These days it’s tempting to introduce practically every story about the Trump regime with "If Obama had done this ... " or "If you thought the adults were going to save you …" or "If you thought Republicans could feel shame ..."
In the not-so-distant past, if a high U.S. official, say the secretary of state, played a useful idiot and pushed a Russian operation to spread disinformation meant to exculpate the Kremlin from a previous disinformation project and to damage America’s elections and thus our security, we could have expected to have heard some loud callouts from Republicans. Even calls for impeachment or imprisonment. After all, post-World War II Republicans, many of whom were isolationists before 1941, were by 1946—with the Axis crushed—claiming that Democrats were Moscow’s marionettes and weak on defense. This went on for decades, being such effective propaganda that even all Democratic presidents except for Jimmy Carter bought into this nonsense by appointing a Republican as secretary of defense for at least part of their time in office. As if the Cold War liberals were too soft.
Even with the collapse of the U.S.S.R. three decades ago, this BS continued, in great part because it was tremendously useful as a vote-getter among some constituencies. Which, even for a party so full of pretense and hypocrisy as the GOP, makes what Secretary of State Mike Pompeo is doing all the more astounding. Here is Aaron Blake:
Pompeo implied Tuesday that there is legitimacy to President Trump’s conspiracy theory about alleged Ukraine interference in the 2016 election — despite the intelligence community, in which he previously served as a leader, having debunked it. [...]
The response echoed what Pompeo said last month when asked a similar question. “Inquiries with respect to that are completely important,” he said. “I think everyone recognizes that governments have an obligation — indeed, a duty — to ensure that elections happen with integrity, without interference from any government, whether that’s the Ukrainian government or any other.”
Pompeo took the secretary’s post after serving as CIA director for 15 months.
The claim that it wasn’t Russia that interfered in the 2016 election but rather Ukraine has a proven origin: the Kremlin. That makes Pompeo a willing participant in an operation that can be categorized under a term the Russians invented: dezinformatsiya (дезинформация). Pompeo’s access to intelligence material at the CIA was probably equal to anybody’s but the president’s. So he knows. He is fully aware of what the entire intelligence community knows, including the bipartisan Senate Intelligence Committee. Russia expert Fiona Hill also knows, and stated to the House Intelligence Committee in her Durham accent six days ago:
Based on questions and statements I have heard, some of you on this committee appear to believe that Russia and its security services did not conduct campaign against our country and that perhaps somehow for some reason Ukraine did. This is a fictional narrative that is being perpetrated and propagated by the Russian security services themselves. The unfortunate truth is that Russia was the foreign power that systematically attacked our democratic institutions in 2016. This is the public conclusion of our intelligence agencies, confirmed in bipartisan congressional reports.
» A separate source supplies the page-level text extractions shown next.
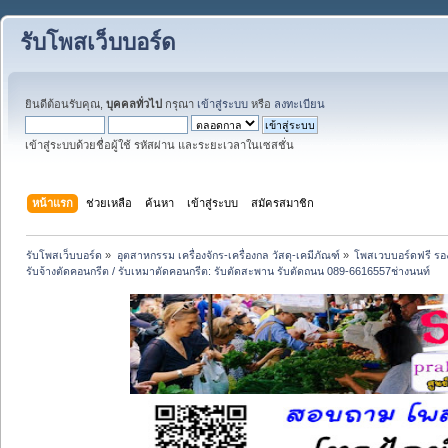
รับโพสเว็บบอร์ด
ยินดีต้อนรับคุณ,
บุคคลทั่วไป
กรุณา
เข้าสู่ระบบ
หรือ
ลงทะเบียน
เข้าสู่ระบบด้วยชื่อผู้ใช้ รหัสผ่าน และระยะเวลาในเซสชั่น
หน้าแรก
ช่วยเหลือ
ค้นหา
เข้าสู่ระบบ
สมัครสมาชิก
รับโพสเว็บบอร์ด
»
อุตสาหกรรม เครื่องจักร-เครื่องกล วัสดุ-เคมีภัณฑ์
»
โพสเวบบอร์ดฟรี รอง
รับจ้างตัดคอนกรีต / รับเหมาตัดคอนกรีต: รับตัดสะพาน รับตัดถนน 089-6616557ช่างนนท์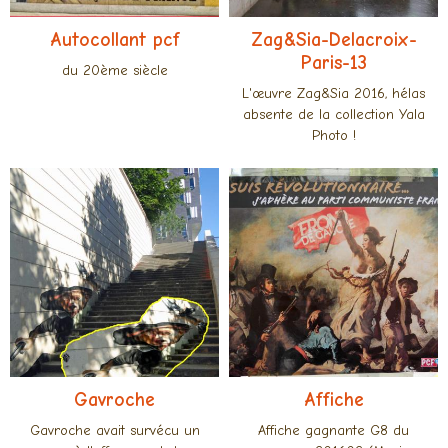
Autocollant pcf
Zag&Sia-Delacroix-
Paris-13
du 20ème siècle
L'œuvre Zag&Sia 2016, hélas
absente de la collection Yala
Photo !
Gavroche
Affiche
Gavroche avait survécu un
Affiche gagnante G8 du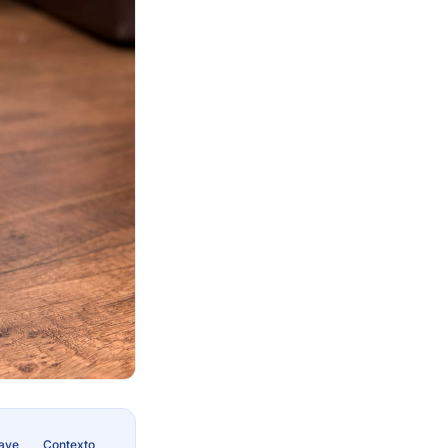
lave
Contexto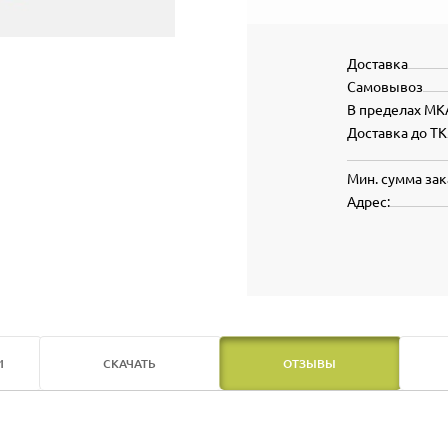
Доставка
Самовывоз
В пределах МК
Доставка до ТК
Мин. сумма зак
Адрес:
И
СКАЧАТЬ
ОТЗЫВЫ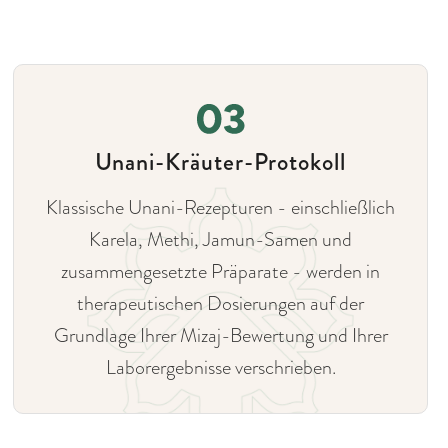
Unani-Kräuter-Protokoll
Klassische Unani-Rezepturen - einschließlich
Karela, Methi, Jamun-Samen und
zusammengesetzte Präparate - werden in
therapeutischen Dosierungen auf der
Grundlage Ihrer Mizaj-Bewertung und Ihrer
Laborergebnisse verschrieben.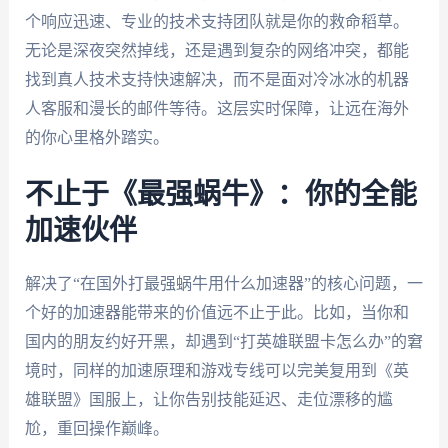
个响应迅速、专业的技术支持团队就是你的救命稻草。
无论是深夜突然掉线，还是遇到复杂的网络冲突，都能
找到真人技术支持快速解决，而不是面对冷冰冰的机器
人客服和漫长的邮件等待。这层实时保障，让远在海外
的你心里格外踏实。
不止于《最强蜗牛》：你的全能
加速伙伴
解决了“在国外打最强蜗牛用什么加速器”的核心问题，一
个好的加速器能带来的价值远不止于此。比如，当你和
国内的朋友约好开黑，却遇到“打英雄联盟卡怎么办”的窘
境时，同样的加速原理和游戏专线可以完美复用到《英
雄联盟》国服上，让你告别技能延迟、走位漂移的尴
尬，重回操作巅峰。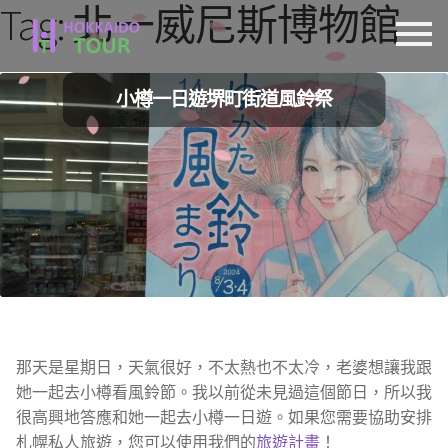
Tag:
北一威尼斯博物館
跳
跳
至
至
導
主
小樽一日遊堺町街道風鈴祭
覽
要
列
內
容
那天是星期日，天氣很好，不太熱也不太冷，老婆想讓我跟
她一起去小樽看風鈴節。我以前從未見過這個節日，所以我
很高興地答應和她一起去小樽一日遊。如果您需要協助安排
札幌私人旅遊，您可以使用我們的
旅遊計畫
！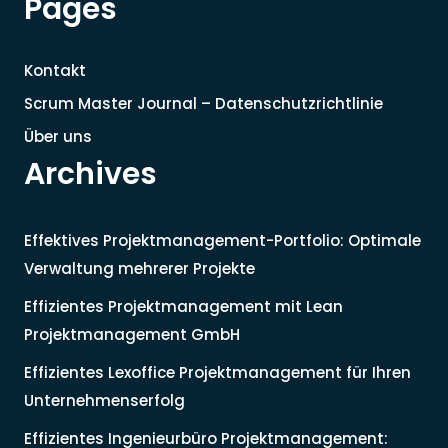
Pages
Kontakt
Scrum Master Journal – Datenschutzrichtlinie
Über uns
Archives
Effektives Projektmanagement-Portfolio: Optimale
Verwaltung mehrerer Projekte
Effizientes Projektmanagement mit Lean
Projektmanagement GmbH
Effizientes Lexoffice Projektmanagement für Ihren
Unternehmenserfolg
Effizientes Ingenieurbüro Projektmanagement: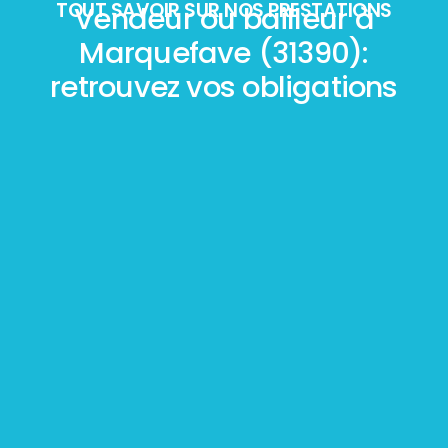
TOUT SAVOIR SUR NOS PRESTATIONS
Vendeur ou bailleur à
Marquefave (31390):
retrouvez vos obligations
Mesurage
It is beyond dispute. Even if some of the underlying details must remain classified. I refuse to be part of an effort to legitimize an alternate narrative that the Ukrainian government is an adversary and Ukraine, not Russia, attacked us in 2016. These fictions are harmful even if for purely domestic political purposes.
These fictions are harmful.
But that makes no never-mind to Pompeo. No other nation on the planet except Russia says Russia didn’t interfere and Ukraine did. Russia cooked up this scheme, and spread it in old and new ways. In the past, however, it hadn’t been able to count on America’s chief diplomat to give a Kremlin black op a boost. Garry Kasparov notes succinctly that the purpose of disinformation is to “annihilate truth.” That is the project that Pompeo has joined.
Although the hammer and sickle have long since been ground to dust by Russian oligarchs and one-time party apparatchiks, and the last thing we need are American politicians revving up a renewed Cold War with reckless chest-thumping, we also need to remove leaders who knowingly give credence to Russian black ops.
While the possibility of nuclear war was quite real, the overall Soviet threat was regularly given more credence than it deserved by war hawks. This led to vast sums of money being dumped into the self-replicating war machine, as Dwight Eisenhower warned against six decades ago. But today there is little doubt that the autocrat Vladimir Putin and his cronies, while no longer operating under Leninist orthodoxy but still stuck on habits picked up at the KGB, are eager to make Russia an empire again. Crafting policy designed to keep that from happening without resorting to war ought to be the goal of American diplomacy. What clearly, obviously, should not is having a secretary of state on the Kremlin team.